The babies seem to be growing well. They are energetic and always flapping and stretching around. And they are always pecking at the seeds on the floor.

Take care, All and happy pigeoning.


Mike


----------



## Charis (Feb 11, 2007)

You'll be needing to post pictures of those two soon. 
I think you need to work with them a little longer...put them on your lap with a deep dish of seed and play with the seed with you fingers. Do this before you feed them the formula, when they are hungry. You'll probably make a mess with the seed but it will be worth it if they really start chowing down on their own.


----------



## maryjane (Jul 15, 2006)

Mine started refusing formula when they began eating seeds. They would get very excited when they saw the formula and eagerly stick their beak in and then pull it out and shake their heads and give me a dirty look like, _Hey, I wanted caviar._  They hit a certain stage (at about three weeks) where it is difficult to feel the seeds in the crop. Just keep an eye on their poop and keep working with them by "pecking" your finger in the seeds. Sounds like they are coming along just fine.


----------



## goulian (May 15, 2007)

Charis said:


> You'll be needing to post pictures of those two soon.
> I think you need to work with them a little longer...put them on your lap with a deep dish of seed and play with the seed with you fingers. Do this before you feed them the formula, when they are hungry. You'll probably make a mess with the seed but it will be worth it if they really start chowing down on their own.


Hi Charis,

I will do that when I get home this evening. The mess is not a problem, as all who raise pigeons know, that is part of the game. 

I have pictures of them at this link. The last photo is a couple of days ago, but new ones are expected soon. Take a look if interested.

Thanks for your response, Charis.

http://picasaweb.google.com/goulian01/MyPigeonExperiment


Talk to you later.




maryjane said:


> Mine started refusing formula when they began eating seeds. They would get very excited when they saw the formula and eagerly stick their beak in and then pull it out and shake their heads and give me a dirty look like, _Hey, I wanted caviar._  They hit a certain stage (at about three weeks) where it is difficult to feel the seeds in the crop. Just keep an eye on their poop and keep working with them by "pecking" your finger in the seeds. Sounds like they are coming along just fine.


Hi maryjane,

That is great to know. I was a bit worried as I have never had a baby pigeon that I had to feed formula to, so I had no gauge to know how it goes. My babies do exactly as you describe. Thier poops are perfect, as it goes. Small but mighty plentiful. 

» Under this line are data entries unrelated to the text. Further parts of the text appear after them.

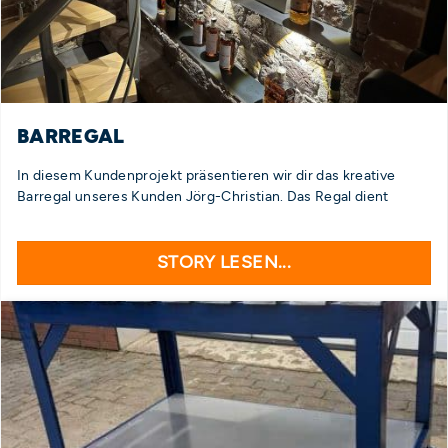
BARREGAL
In diesem Kundenprojekt präsentieren wir dir das kreative
Barregal unseres Kunden Jörg-Christian. Das Regal dient
STORY LESEN...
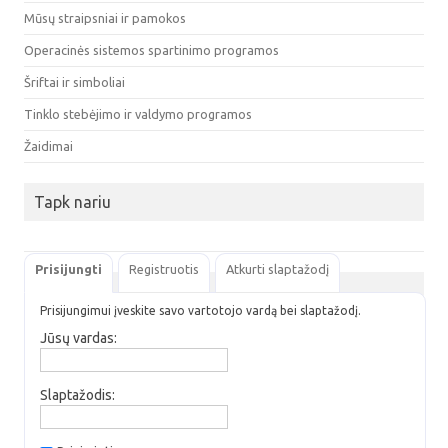
Mūsų straipsniai ir pamokos
Operacinės sistemos spartinimo programos
Šriftai ir simboliai
Tinklo stebėjimo ir valdymo programos
Žaidimai
Tapk nariu
Prisijungti
Registruotis
Atkurti slaptažodį
Prisijungimui įveskite savo vartotojo vardą bei slaptažodį.
Jūsų vardas:
Slaptažodis:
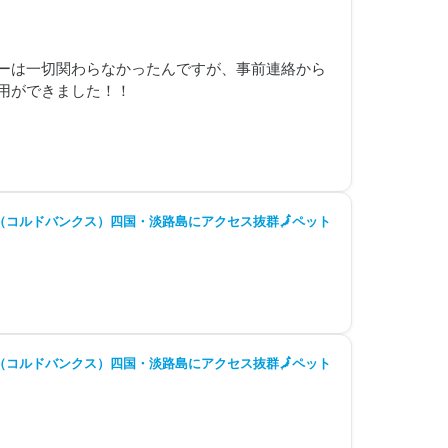
ーは一切関わらなかったんですが、事前連絡から
ができました！！

コルドバンクス）四国・淡路島にアクセス抜群🗾ペット
コルドバンクス）四国・淡路島にアクセス抜群🗾ペット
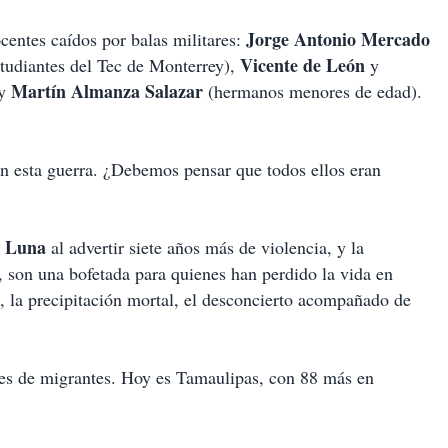
Jorge Antonio Mercado
centes caídos por balas militares:
Vicente de León
tudiantes del Tec de Monterrey),
y
Martín Almanza Salazar
y
(hermanos menores de edad).
n esta guerra. ¿Debemos pensar que todos ellos eran
a Luna
al advertir siete años más de violencia, y la
, son una bofetada para quienes han perdido la vida en
n, la precipitación mortal, el desconcierto acompañado de
res de migrantes. Hoy es Tamaulipas, con 88 más en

Thanks for your response, maryjane


Mike


----------



## Skyeking (Jan 17, 2003)

If they were weaning around the parents and watching them eat, they would have learned quickly by example. Also, dad takes over the feeding process at 16 days of age and mom gets back to nesting, so the kids don't get full attention anymore. It is harder to wean a pet pigeon because they enjoy the handfeeding and we have a tendency to want to do for them and spoil them.

Also, if they are about full grown they will only need about a tablespoon of seed about 4 to 5 times a day. Their intake has become less because they no longer need a huge amount to grow on (for rapid cell division)-as well as to nourish, but now only need enough to nourish them.

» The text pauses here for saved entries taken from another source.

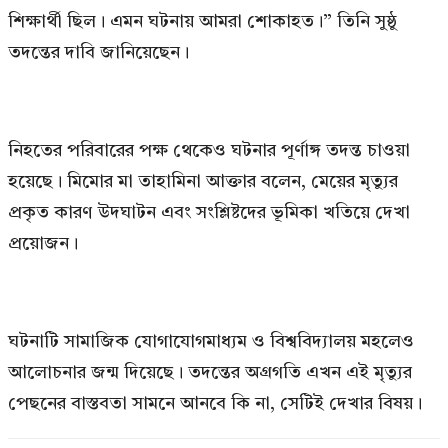
শিক্ষার্থী ছিল। এমন ঘটনায় আমরা শোকাহত।” তিনি সুষ্ঠু
তদন্তের দাবি জানিয়েছেন।
নিহতের পরিবারের পক্ষ থেকেও ঘটনার পূর্ণাঙ্গ তদন্ত চাওয়া
হয়েছে। মিমোর মা তাহামিনা আক্তার বলেন, মেয়ের মৃত্যুর
প্রকৃত কারণ উদঘাটন এবং সংশ্লিষ্টদের ভূমিকা খতিয়ে দেখা
প্রয়োজন।
ঘটনাটি সামাজিক যোগাযোগমাধ্যম ও বিশ্ববিদ্যালয় মহলেও
আলোচনার জন্ম দিয়েছে। তদন্তের অগ্রগতি এখন এই মৃত্যুর
পেছনের বাস্তবতা সামনে আনবে কি না, সেটিই দেখার বিষয়।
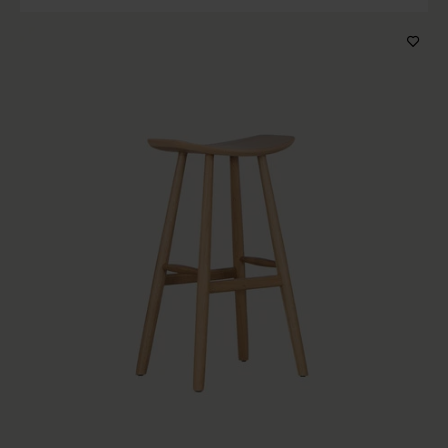
Producttype
Houtkleur
Prijs
Op voorraad
Sorteren op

Once you see them picking up and swallowing seeds as quickly as their feral relatives they will be weaned.


----------



## amoonswirl (Nov 14, 2006)

I've been following the threads about your pet pigeon project & am very impressed with your thorough follow-through in every aspect. You're obviously very patient and kind.

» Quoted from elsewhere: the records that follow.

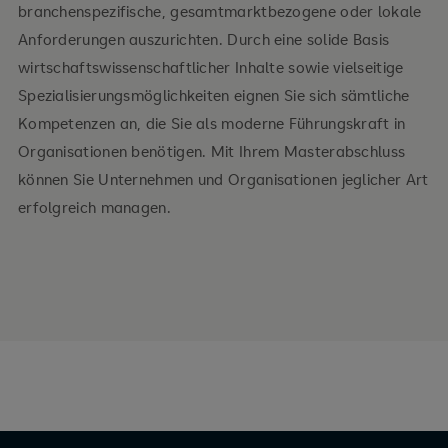
branchenspezifische, gesamtmarktbezogene oder lokale
Anforderungen auszurichten. Durch eine solide Basis
Master-Studiengang "Management"
wirtschaftswissenschaftlicher Inhalte sowie vielseitige
Spezialisierungsmöglichkeiten eignen Sie sich sämtliche
Kompetenzen an, die Sie als moderne Führungskraft in
Organisationen benötigen. Mit Ihrem Masterabschluss
können Sie Unternehmen und Organisationen jeglicher Art
Wahlmodule
erfolgreich managen.
Business Administration
Digitales Wirtschaften
Methoden und Schlüsselkompetenzen
Wirtschaftspsychologie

Just wanted to say that the babies are beautiful. Thank you for sharing the photos! Would love to see more as they grow up.


----------



## Maggie-NC (Jun 22, 2005)

Mike, the babies are so cute. 

Are you weighing them every day? I found that to be so helpful when ours are being weaned - just to make sure they are continuing to gain weight. Poop production is also a good indicator that they are eating well.

I would continue to feed them at least one meal in the evening but let them go during the day to eat on their own. It sounds like they are beginning to wean themselves if they're not that interested in being fed by you.


----------



## goulian (May 15, 2007)

Hi All,

Well, the weaning problem persists. The birds eat a few pellets while in my lap, then totally disregard them. They squeak every time I go near the kitchen table (that is where I feed them formula). They get so excited when they see me preparing the formula, but only eat one syringe full then refuse to eat any more. When I put them back into their enclosure, the go to sleep, but wake up and squeak every time I make a move.

Yesterday, I decided not to feed them before I went to work. As I have seen them eat the pellets before, I thought they would get hungry enough to eat them during the day. Well, I was wrong. They went totally crazy when I got home and were flying circles around my head while I made their formula. They were really uncontrollable and even tried to jump into the glass holding the formula. I did let them put their heads into the glass, but they did not eat anything. They just looked confused. When the finally did eat, they took only a single syringe full and then went to sleep in their exclosure, as usual.

What am I doing wrong? These guys are over a month old and should be eating a lot more that they are. 

One thing I did learn is that they are much better fliers than I though they were.

Can anyone give me some ideas to get them weaned off the formula without starving them into it. Thanks.


Mike


----------



## Charis (Feb 11, 2007)

Have you been playing with the seed, with them in your lap watching?


----------



## Lovebirds (Sep 6, 2002)

Is there a reason you are feeding them pellets? I would stop giving them the formula and do seed pops. Open mouth, insert seed.........one at a time. They ARE pigeons and there's no reason why they shouldn't learn to eat grains. Especially at their age now. If they can eat one pellet, they can eat two and if they can eat two, they can eat three..........get my drift. Believe me, they are NOT going to starve to death if you don't feed them. 
They might get a little hungry, but they won't get to starvation. No healthy animal will willingly die of starvation. If they absolutely, positively WILL NOT eat unless you feed them, then there's more than just being spoiled going on.


----------



## Maggie-NC (Jun 22, 2005)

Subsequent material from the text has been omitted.